Start of Records provided

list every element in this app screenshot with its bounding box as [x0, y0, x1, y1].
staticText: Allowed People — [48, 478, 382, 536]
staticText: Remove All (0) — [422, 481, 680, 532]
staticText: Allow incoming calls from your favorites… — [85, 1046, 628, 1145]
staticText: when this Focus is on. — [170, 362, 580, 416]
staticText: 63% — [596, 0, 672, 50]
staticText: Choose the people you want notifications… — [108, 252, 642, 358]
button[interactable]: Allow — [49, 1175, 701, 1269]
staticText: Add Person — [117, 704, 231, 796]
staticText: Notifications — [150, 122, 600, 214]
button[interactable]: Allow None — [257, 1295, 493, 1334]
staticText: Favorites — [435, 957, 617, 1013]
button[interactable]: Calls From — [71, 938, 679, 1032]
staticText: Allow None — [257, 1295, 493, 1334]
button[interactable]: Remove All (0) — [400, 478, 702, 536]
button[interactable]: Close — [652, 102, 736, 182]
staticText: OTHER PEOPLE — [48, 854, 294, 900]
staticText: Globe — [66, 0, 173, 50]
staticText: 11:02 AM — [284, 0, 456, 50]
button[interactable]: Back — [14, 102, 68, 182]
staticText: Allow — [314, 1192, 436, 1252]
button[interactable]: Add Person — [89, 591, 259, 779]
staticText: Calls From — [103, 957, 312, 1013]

End of Records provided

Every line above should be output exactly as it stands.

■ **Output for this exercise**:
list every element in this app screenshot with its bounding box as [x0, y0, x1, y1].
staticText: Allowed People — [48, 478, 382, 536]
staticText: Remove All (0) — [422, 481, 680, 532]
staticText: Allow incoming calls from your favorites… — [85, 1046, 628, 1145]
staticText: when this Focus is on. — [170, 362, 580, 416]
staticText: 63% — [596, 0, 672, 50]
staticText: Choose the people you want notifications… — [108, 252, 642, 358]
button[interactable]: Allow — [49, 1175, 701, 1269]
staticText: Add Person — [117, 704, 231, 796]
staticText: Notifications — [150, 122, 600, 214]
button[interactable]: Allow None — [257, 1295, 493, 1334]
staticText: Favorites — [435, 957, 617, 1013]
button[interactable]: Calls From — [71, 938, 679, 1032]
staticText: Allow None — [257, 1295, 493, 1334]
button[interactable]: Remove All (0) — [400, 478, 702, 536]
button[interactable]: Close — [652, 102, 736, 182]
staticText: OTHER PEOPLE — [48, 854, 294, 900]
staticText: Globe — [66, 0, 173, 50]
staticText: 11:02 AM — [284, 0, 456, 50]
button[interactable]: Back — [14, 102, 68, 182]
staticText: Allow — [314, 1192, 436, 1252]
button[interactable]: Add Person — [89, 591, 259, 779]
staticText: Calls From — [103, 957, 312, 1013]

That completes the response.